When The Thrill Is Gone by Walter Mosley
Publisher: The Penguin Group
Publication Date: March 8, 2011 (first published January 13, 2011)
Reviewed by Chrystal Dorsey
Leonid McGill is back, in the third-and most enthralling and ambitious-installment in Walter Mosley’s latest New York Times- bestselling series, The Thrill Is Gone. As he did in his first two Leonid McGill mysteries, the bestselling The Long Fall and Known to Evil, Walter Mosley brings even greater nuance and insight to Leonid McGill, an already classic noir hero. Not only does Walter Mosley create a story with a character so powerful readers will have a difficult time putting the book down, he also creates a vivid and engrossing world of a New York where motives are always suspect and nothing is as it seems.
Leonid McGill, is a tough 55 year old, philosophic private detective – who still works out regularly, his wife, Katrina is having an affair with a younger guy. He has a girlfriend, Aura who has chosen to longer be intimate with him – at least for the time being. His good friend, Gordo (whose presence in the story escapes me) is dying of cancer and staying in the den at Leonid’s house. And to complicate his personal life even more, his stepson, Twill, has dropped out of school for mysteriously lucrative pursuits.
The story springs forth after a beautiful young woman walks into McGill’s office with a stack of cash. She tells him she is an artist, who has escaped from poverty via a marriage to a Billionaire, but is now in fear of her life and claims it is her very own husband who is plotting her demise – the same fate she insist his first two wives met. Although McGill knows better to believe every word a potential client says, taking on the mesmerizing woman with a ghetto sense of style, was just not a job he can afford to turn away.
At first readers may think, this is a simple case of Leonid McGill protecting a client, Chrystal Tyler from her very own homicide, that she alleges her husband plans to commit…but as this mystery begins to unfold, and the suspense intensifies, readers will discover that there’s a lot more drama than initially meets the eye- and not everyone is who they claim to be, nor are they as innocence as they profess.

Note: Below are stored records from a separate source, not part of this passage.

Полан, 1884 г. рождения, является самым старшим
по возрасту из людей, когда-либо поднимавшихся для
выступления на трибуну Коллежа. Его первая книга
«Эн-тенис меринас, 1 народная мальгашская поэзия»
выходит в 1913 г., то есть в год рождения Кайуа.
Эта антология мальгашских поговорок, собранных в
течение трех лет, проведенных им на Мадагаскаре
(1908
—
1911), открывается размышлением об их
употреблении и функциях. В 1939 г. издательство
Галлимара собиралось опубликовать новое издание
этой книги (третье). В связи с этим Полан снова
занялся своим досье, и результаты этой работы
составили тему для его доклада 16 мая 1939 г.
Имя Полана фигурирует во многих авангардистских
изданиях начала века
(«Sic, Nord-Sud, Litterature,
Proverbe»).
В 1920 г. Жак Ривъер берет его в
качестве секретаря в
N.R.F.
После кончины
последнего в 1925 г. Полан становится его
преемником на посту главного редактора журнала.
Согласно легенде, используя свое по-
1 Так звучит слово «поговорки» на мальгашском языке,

The pace of the story is quick, with a number of side stories that somehow don’t get in the way of the main story – as a matter of fact some of the characters and the issues surrounding them are downright comical, case-in-point: Chrystal’s husband, Cyril believes he has the ability to will people dead with his mind – had any other writer added this to a novel of this depth, it probably would have just been silly, but Mosley’s gifted ability to include it as an interesting character flaw allowed it to flow with the story as though it were plausible. Even the secondary character’s names emphasizes Mosley’s stylish and gifted flare for words; within the pages, readers will run across characters such as: Hush – a former hit man, an institutionalized character named, Azure Freshstone-Chambers, a Lieutenant Kitteridge, Allondra North, Fawn David, Mr. Shelfly, Tatyana, and a host of others.

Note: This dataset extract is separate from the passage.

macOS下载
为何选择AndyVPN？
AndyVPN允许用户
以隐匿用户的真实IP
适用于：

This isn’t an awesome novel, nor is it great story, but it is entertaining and a lot of interesting and weird things happen in this story and Mosley is such a wonderful and gifted wordsmith that you don’t notice that it lacks something you can’t quite pinpoint, until you finish reading the book – and that is, it seems to lack originality. In the meanwhile, Mosley keeps readers captivated with his elegant style of writing throughout the course of the novel. Because, When the Thrill is Gone is Walter Mosley at his story-telling best – I think this is a worthwhile and easy read that has appeal for intermediate and adult readers, alike.
Review copy provided by publisher.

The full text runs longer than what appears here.